THE DATA: Begin
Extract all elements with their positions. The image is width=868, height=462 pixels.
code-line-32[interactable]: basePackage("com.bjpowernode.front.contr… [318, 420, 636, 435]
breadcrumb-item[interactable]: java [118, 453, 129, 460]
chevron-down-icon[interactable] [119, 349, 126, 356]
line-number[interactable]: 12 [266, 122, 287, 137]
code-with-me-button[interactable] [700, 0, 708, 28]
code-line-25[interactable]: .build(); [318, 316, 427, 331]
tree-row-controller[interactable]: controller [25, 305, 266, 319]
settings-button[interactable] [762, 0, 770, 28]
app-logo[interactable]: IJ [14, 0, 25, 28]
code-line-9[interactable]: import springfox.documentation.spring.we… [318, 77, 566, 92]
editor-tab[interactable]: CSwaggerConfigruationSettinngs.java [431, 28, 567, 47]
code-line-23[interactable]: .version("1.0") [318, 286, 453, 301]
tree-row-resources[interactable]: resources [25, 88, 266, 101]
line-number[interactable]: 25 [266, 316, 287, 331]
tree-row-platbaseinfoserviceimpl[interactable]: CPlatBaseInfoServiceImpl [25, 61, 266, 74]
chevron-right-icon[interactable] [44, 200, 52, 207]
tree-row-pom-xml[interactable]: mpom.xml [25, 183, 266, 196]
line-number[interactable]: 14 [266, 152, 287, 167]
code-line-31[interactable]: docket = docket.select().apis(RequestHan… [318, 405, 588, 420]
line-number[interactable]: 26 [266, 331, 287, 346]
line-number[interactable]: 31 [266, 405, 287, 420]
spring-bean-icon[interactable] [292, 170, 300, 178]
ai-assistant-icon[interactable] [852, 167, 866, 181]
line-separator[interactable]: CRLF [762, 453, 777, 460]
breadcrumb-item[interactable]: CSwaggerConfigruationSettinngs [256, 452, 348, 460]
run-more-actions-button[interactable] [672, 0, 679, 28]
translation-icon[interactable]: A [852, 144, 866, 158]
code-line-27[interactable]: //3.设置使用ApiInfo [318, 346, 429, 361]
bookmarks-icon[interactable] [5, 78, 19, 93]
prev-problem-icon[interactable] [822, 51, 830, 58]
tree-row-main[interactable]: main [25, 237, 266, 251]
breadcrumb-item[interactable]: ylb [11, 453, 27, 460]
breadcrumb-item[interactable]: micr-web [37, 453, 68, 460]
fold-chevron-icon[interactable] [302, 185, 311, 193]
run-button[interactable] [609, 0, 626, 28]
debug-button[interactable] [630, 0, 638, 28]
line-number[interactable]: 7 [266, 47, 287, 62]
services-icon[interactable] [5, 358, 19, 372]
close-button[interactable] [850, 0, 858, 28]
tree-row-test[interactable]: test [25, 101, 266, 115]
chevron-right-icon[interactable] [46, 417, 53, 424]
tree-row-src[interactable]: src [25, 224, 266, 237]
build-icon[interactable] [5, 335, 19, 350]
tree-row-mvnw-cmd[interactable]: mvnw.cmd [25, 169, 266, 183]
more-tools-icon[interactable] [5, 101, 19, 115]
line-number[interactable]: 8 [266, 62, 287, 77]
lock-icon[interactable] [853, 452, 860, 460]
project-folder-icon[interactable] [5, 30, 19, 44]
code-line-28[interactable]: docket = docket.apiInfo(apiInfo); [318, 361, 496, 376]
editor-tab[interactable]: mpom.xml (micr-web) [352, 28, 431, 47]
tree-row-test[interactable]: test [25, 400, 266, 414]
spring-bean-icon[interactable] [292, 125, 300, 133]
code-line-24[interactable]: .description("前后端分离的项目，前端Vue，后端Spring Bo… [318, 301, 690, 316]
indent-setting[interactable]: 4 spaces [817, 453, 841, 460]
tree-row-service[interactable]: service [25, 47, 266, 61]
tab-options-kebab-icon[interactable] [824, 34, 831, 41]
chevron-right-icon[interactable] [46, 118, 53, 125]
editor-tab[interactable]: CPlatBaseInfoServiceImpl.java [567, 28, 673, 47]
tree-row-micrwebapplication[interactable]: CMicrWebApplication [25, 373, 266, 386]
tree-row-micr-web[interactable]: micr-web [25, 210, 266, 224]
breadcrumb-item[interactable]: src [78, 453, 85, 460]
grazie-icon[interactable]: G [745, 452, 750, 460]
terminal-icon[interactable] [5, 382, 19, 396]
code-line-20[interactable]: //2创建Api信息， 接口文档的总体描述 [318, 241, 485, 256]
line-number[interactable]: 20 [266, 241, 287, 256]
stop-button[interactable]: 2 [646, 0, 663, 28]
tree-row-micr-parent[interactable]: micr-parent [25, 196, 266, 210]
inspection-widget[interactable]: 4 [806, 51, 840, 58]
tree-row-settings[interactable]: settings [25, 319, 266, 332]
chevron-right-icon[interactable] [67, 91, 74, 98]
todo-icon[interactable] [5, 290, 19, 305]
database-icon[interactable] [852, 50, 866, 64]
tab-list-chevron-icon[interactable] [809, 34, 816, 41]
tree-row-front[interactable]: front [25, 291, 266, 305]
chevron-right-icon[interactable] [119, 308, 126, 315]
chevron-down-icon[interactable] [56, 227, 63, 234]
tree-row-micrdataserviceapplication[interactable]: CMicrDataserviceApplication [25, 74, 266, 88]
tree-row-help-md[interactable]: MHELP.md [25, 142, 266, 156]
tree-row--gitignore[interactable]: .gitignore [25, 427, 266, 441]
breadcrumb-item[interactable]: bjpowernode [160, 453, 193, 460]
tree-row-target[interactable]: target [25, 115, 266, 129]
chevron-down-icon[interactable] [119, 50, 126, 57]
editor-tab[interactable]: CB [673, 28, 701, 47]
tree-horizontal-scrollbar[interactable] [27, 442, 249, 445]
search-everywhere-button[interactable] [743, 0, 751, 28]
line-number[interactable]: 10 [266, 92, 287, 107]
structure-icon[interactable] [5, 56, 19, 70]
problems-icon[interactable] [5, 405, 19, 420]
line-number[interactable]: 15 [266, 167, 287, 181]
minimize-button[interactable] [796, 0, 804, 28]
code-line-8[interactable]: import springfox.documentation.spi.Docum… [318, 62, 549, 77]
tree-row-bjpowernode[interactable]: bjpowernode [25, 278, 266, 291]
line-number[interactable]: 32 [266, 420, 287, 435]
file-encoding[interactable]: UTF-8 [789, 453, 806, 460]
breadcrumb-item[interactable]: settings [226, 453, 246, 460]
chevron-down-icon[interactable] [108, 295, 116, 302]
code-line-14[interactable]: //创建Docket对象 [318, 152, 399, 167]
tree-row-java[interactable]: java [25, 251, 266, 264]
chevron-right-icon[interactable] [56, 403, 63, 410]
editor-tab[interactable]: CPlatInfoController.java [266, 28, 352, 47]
THE DATA: End
## WORK TASK
Repeat the material above verbatim.

## EXERCISE SOLUTION
Extract all elements with their positions. The image is width=868, height=462 pixels.
code-line-32[interactable]: basePackage("com.bjpowernode.front.contr… [318, 420, 636, 435]
breadcrumb-item[interactable]: java [118, 453, 129, 460]
chevron-down-icon[interactable] [119, 349, 126, 356]
line-number[interactable]: 12 [266, 122, 287, 137]
code-with-me-button[interactable] [700, 0, 708, 28]
code-line-25[interactable]: .build(); [318, 316, 427, 331]
tree-row-controller[interactable]: controller [25, 305, 266, 319]
settings-button[interactable] [762, 0, 770, 28]
app-logo[interactable]: IJ [14, 0, 25, 28]
code-line-9[interactable]: import springfox.documentation.spring.we… [318, 77, 566, 92]
editor-tab[interactable]: CSwaggerConfigruationSettinngs.java [431, 28, 567, 47]
code-line-23[interactable]: .version("1.0") [318, 286, 453, 301]
tree-row-resources[interactable]: resources [25, 88, 266, 101]
line-number[interactable]: 25 [266, 316, 287, 331]
tree-row-platbaseinfoserviceimpl[interactable]: CPlatBaseInfoServiceImpl [25, 61, 266, 74]
chevron-right-icon[interactable] [44, 200, 52, 207]
tree-row-pom-xml[interactable]: mpom.xml [25, 183, 266, 196]
line-number[interactable]: 14 [266, 152, 287, 167]
code-line-31[interactable]: docket = docket.select().apis(RequestHan… [318, 405, 588, 420]
line-number[interactable]: 26 [266, 331, 287, 346]
line-number[interactable]: 31 [266, 405, 287, 420]
spring-bean-icon[interactable] [292, 170, 300, 178]
ai-assistant-icon[interactable] [852, 167, 866, 181]
line-separator[interactable]: CRLF [762, 453, 777, 460]
breadcrumb-item[interactable]: CSwaggerConfigruationSettinngs [256, 452, 348, 460]
run-more-actions-button[interactable] [672, 0, 679, 28]
translation-icon[interactable]: A [852, 144, 866, 158]
code-line-27[interactable]: //3.设置使用ApiInfo [318, 346, 429, 361]
bookmarks-icon[interactable] [5, 78, 19, 93]
prev-problem-icon[interactable] [822, 51, 830, 58]
tree-row-main[interactable]: main [25, 237, 266, 251]
breadcrumb-item[interactable]: ylb [11, 453, 27, 460]
breadcrumb-item[interactable]: micr-web [37, 453, 68, 460]
fold-chevron-icon[interactable] [302, 185, 311, 193]
run-button[interactable] [609, 0, 626, 28]
debug-button[interactable] [630, 0, 638, 28]
line-number[interactable]: 7 [266, 47, 287, 62]
services-icon[interactable] [5, 358, 19, 372]
close-button[interactable] [850, 0, 858, 28]
tree-row-test[interactable]: test [25, 101, 266, 115]
chevron-right-icon[interactable] [46, 417, 53, 424]
tree-row-src[interactable]: src [25, 224, 266, 237]
build-icon[interactable] [5, 335, 19, 350]
tree-row-mvnw-cmd[interactable]: mvnw.cmd [25, 169, 266, 183]
more-tools-icon[interactable] [5, 101, 19, 115]
line-number[interactable]: 8 [266, 62, 287, 77]
lock-icon[interactable] [853, 452, 860, 460]
project-folder-icon[interactable] [5, 30, 19, 44]
code-line-28[interactable]: docket = docket.apiInfo(apiInfo); [318, 361, 496, 376]
editor-tab[interactable]: mpom.xml (micr-web) [352, 28, 431, 47]
tree-row-test[interactable]: test [25, 400, 266, 414]
spring-bean-icon[interactable] [292, 125, 300, 133]
code-line-24[interactable]: .description("前后端分离的项目，前端Vue，后端Spring Bo… [318, 301, 690, 316]
indent-setting[interactable]: 4 spaces [817, 453, 841, 460]
tree-row-service[interactable]: service [25, 47, 266, 61]
tab-options-kebab-icon[interactable] [824, 34, 831, 41]
chevron-right-icon[interactable] [46, 118, 53, 125]
editor-tab[interactable]: CPlatBaseInfoServiceImpl.java [567, 28, 673, 47]
tree-row-micrwebapplication[interactable]: CMicrWebApplication [25, 373, 266, 386]
tree-row-micr-web[interactable]: micr-web [25, 210, 266, 224]
breadcrumb-item[interactable]: src [78, 453, 85, 460]
grazie-icon[interactable]: G [745, 452, 750, 460]
terminal-icon[interactable] [5, 382, 19, 396]
code-line-20[interactable]: //2创建Api信息， 接口文档的总体描述 [318, 241, 485, 256]
line-number[interactable]: 20 [266, 241, 287, 256]
stop-button[interactable]: 2 [646, 0, 663, 28]
tree-row-micr-parent[interactable]: micr-parent [25, 196, 266, 210]
inspection-widget[interactable]: 4 [806, 51, 840, 58]
tree-row-settings[interactable]: settings [25, 319, 266, 332]
chevron-right-icon[interactable] [67, 91, 74, 98]
todo-icon[interactable] [5, 290, 19, 305]
database-icon[interactable] [852, 50, 866, 64]
tab-list-chevron-icon[interactable] [809, 34, 816, 41]
tree-row-front[interactable]: front [25, 291, 266, 305]
chevron-right-icon[interactable] [119, 308, 126, 315]
chevron-down-icon[interactable] [56, 227, 63, 234]
tree-row-micrdataserviceapplication[interactable]: CMicrDataserviceApplication [25, 74, 266, 88]
tree-row-help-md[interactable]: MHELP.md [25, 142, 266, 156]
tree-row--gitignore[interactable]: .gitignore [25, 427, 266, 441]
breadcrumb-item[interactable]: bjpowernode [160, 453, 193, 460]
tree-row-target[interactable]: target [25, 115, 266, 129]
chevron-down-icon[interactable] [119, 50, 126, 57]
editor-tab[interactable]: CB [673, 28, 701, 47]
tree-horizontal-scrollbar[interactable] [27, 442, 249, 445]
search-everywhere-button[interactable] [743, 0, 751, 28]
line-number[interactable]: 10 [266, 92, 287, 107]
structure-icon[interactable] [5, 56, 19, 70]
problems-icon[interactable] [5, 405, 19, 420]
line-number[interactable]: 15 [266, 167, 287, 181]
minimize-button[interactable] [796, 0, 804, 28]
code-line-8[interactable]: import springfox.documentation.spi.Docum… [318, 62, 549, 77]
tree-row-bjpowernode[interactable]: bjpowernode [25, 278, 266, 291]
line-number[interactable]: 32 [266, 420, 287, 435]
file-encoding[interactable]: UTF-8 [789, 453, 806, 460]
breadcrumb-item[interactable]: settings [226, 453, 246, 460]
chevron-down-icon[interactable] [108, 295, 116, 302]
code-line-14[interactable]: //创建Docket对象 [318, 152, 399, 167]
tree-row-java[interactable]: java [25, 251, 266, 264]
chevron-right-icon[interactable] [56, 403, 63, 410]
editor-tab[interactable]: CPlatInfoController.java [266, 28, 352, 47]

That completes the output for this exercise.